Sporadic RWatch this week (busy still); will post this and update as the week wears on.
It's practically impossible to write this review and not spoiler the episode. My first attempt at this tried not to include spoilers, but for the edited version (this one), I'm throwing caution to the wind and just saying that if you don't want a serious spoiler (and believe me, you WILL like this story much better without spoilers), don't read this.
Rose: For God's sake, stop mentioning her!!!
The End of the World: The Doctor takes his companion into the far, far future, to meet quasi-human things, and other things claiming to be the last human.
The Empty Child: Captain Jack flirting his way through history, etc.
Boom Town: The rift in Cardiff being used as a Tardis-recharger; Captain Jack; introspective story in which we get to know one of the villains a little better; someone does something creative and unexpectes with the Tardis console.
Bad Wolf/The Parting of the Ways: "Just saying hello," "I don't mind" returns in catchphrase format.
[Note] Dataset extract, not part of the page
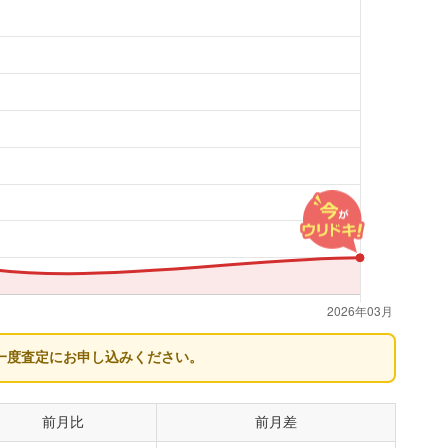
一度査定にお申し込みください。
前月比
前月差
Along with various quips about how good Jack looks naked, etc. John Simms' speech when he regenerates is a deliberate parallel of David Tennant's "New teeth, that's weird," one.
The Impossible Planet: Industrial red-lit settings; unforeseen threat from an old enemy of the Doctor's; the Doctor gives the *&%^ "indomitable" speech for no good reason; Tardis goes missing; the Doctor and companions do a "it could be dangerous out there... [outrageous grin and rush out into said peril]" bit, although somewhat more understatedly here.
Torchwood: Captain Jack repeatedly dies, lies around for a minute or two and comes back with a big gasp. But that's it, fortunately; it's lovely to have the proper Jack back, as opposed to the evil twin version.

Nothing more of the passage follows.